Chem Question (Friedel Crafts Reactions)

Heya all.
Firstly to the mods, if this is irrelavent to this forum or too technical or the such, delete/move it and I won't mind, my organic chem lecturer has gone on holiday and I'm hoping someone out there in Bluelight land can help...
Okay, now that's out of the way... The question.
I was sitting down on a Sunday afternoon, reading about the wonderful abilites of benzene rings and the substituents (as you do ) when I came across the Friedel-Craft reactions (aromatic electrophillic substitutions.) What I found out is that when you add an electrophile to a benzene ring in an electrophillic substitution, it sometimes rearranges itself to become a more stable carbocation before joining with the ring. (For example, a hydrogen or alkyl group shifts position in the molecule to be able form a teritary carbocation instead of a primary, say 2,2 dimethyl-propyl shifts one of its methyl groups to turn the carbocation into 1,2 dimethyl-propyl) Now, if this was to happen in a lab where making something where postion of the carbons is quite important, say... LSD, the result would be an inactive compound.
So, my question is, is there any way to completely prevent this carbocation shift? All the sources said was that these shifts are dependant on temparature, catalysts, and solvents used, but didn't elabourate.
Can you stop it, or do you just have to grin and bare it and remove the undesirable compounds at the end of the reactions?

pity cant help
but i shouldn't have dropped / failed chem sounds like it gets better than boring old acid / base shit

I have no idea what you just said, but there'll be people out there that do so the thread's cool...
There are some bees out there that have a forum similar to this that would know the answer though (you might already be familiar with it) - however I can't post the link unfortunatly cos it's against the rules...
Check your email! :D
[ 11 June 2002: Message edited by: Pleonastic ]

In short yes and no. Depends entirely on your choice of catalyst etc., and the particular reaction.
You may already have done this. I’ve likely gone over a bit of what you’ve studied so bear with me. First of all look at the relative stability of alkyl cations.
Me3C+ > Me2CH+ > MeCH2+ > CH3+.
Therefore such a rearrangement as you mention should not be energy favourable as the cation is already trisubstituted. The trick is that when the initial electrophillic complex forms, it is polarized enough to allow rearrangement to the more stable (1,2 alkyl -halide- Lewis acid) intermediate complex. Therefore the strength of the Lewis acid affects the outcome. As you said temperature is a factor and may supply the additional energy needed to cause rearrangement. An Alkyl Chloride and AlCl3 may not require any heat at all.
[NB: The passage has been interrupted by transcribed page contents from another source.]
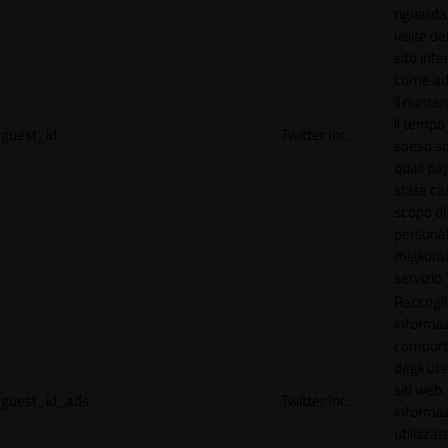
riguardan
visite de
sito inte
come ad
il numero
il tempo
guest_id
Twitter Inc.
speso sul
quali pa
state car
scopo di
personal
migliorar
servizio 
Raccogl
informaz
compor
degli ute
siti web
guest_id_ads
Twitter Inc.
informa
utilizzata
However this doesn’t explain a mixture of products often found.
Sykes; 'Mechanism in Organic Chemistry’ page 142 sheds a bit of light, explaining –
“The actual proportions of products obtained in many cases are not necessarily found to reflect the relative stabilities of the incipient carbocations, un-rearranged and rearranged, however. This follows from the fact that their relative rates of reaction with the aromatic species almost certainly do not follow the order of their relative stabilities, and may well be diametrically opposed to it. Attack on the aromatic species by the first formed polarized complex may be faster than its rearrangement. The study of these rearrangements is also complicated by the fact that Lewis acids are found to be capable of rearranging both the original halides and the final alkylated end products….”
For the reasons listed above Friedel Craft alkylations can be of limited application in many syntheses. If a chemist were to do such a reaction, he would consult the literature where possible and perhaps look for a different approach, say to start with an already substituted molecule and merely alter the functional group.
As you are no doubt aware, electrophilic substitution on a 6 carbon aromatic ring already di-substituted ie adding another group to another place on the ring, can be extremely difficult if not impossible without the appropriate directing activator. This is where retrosynthesis comes in; disassembly of the target molecule by anions and cations. Often this reveals there are several routes available, but usually 1 or 2 are obviously easier. The final chosen synthesis may be based on expected yields and available precursors.
That being said there are certain deactivating substitutes which readily accept another substitution because of some special characteristic of the molecule. This may be due to any or all the factors mentioned; cation stability, nature of the catalyst etc and others such as steric repulsion and photochemical or cycloaddition reactions. The chemist won’t assume the retrosynthesis determination to be the correct choice unless he is either familiar with the routes or has checked the literature. Organic chemistry is full of anomalies, and sometimes what shouldn’t work actually does, but more often than not it’s the other way round. The alchemy of the art still prevails, but doesn’t stop the physical chemists from attempting to unravel its mysteries.
Nitrostyrenes intermediates, grignards, aldol, wittig, etc etc., are such versatile tools, often with known end product ratios. These reactions are performed routinely in the lab and industry( although wittig is gradually being replaced in industry as it produces lots of waste)
I can’t imagine any chemist wanting to alkylate benzene, when you could start with a benzyne cation, I could be wrong though. I’ve never been able to figure out how they make 1,2,4,5 tetrafluorobenzaldehyde, used in the production of a synthetic pyrethroid.
Be careful with the busy bee place pleo mentions. It has a habit of flaming you like no other if you post without either completely knowing what you are talking about or not Using TFSE first. Good luck though, there are few better place to learn chemistry, and not only drug related….oops bit too much of a promotion….err… I withdraw that last statement
[ 11 June 2002: Message edited by: phase_dancer ]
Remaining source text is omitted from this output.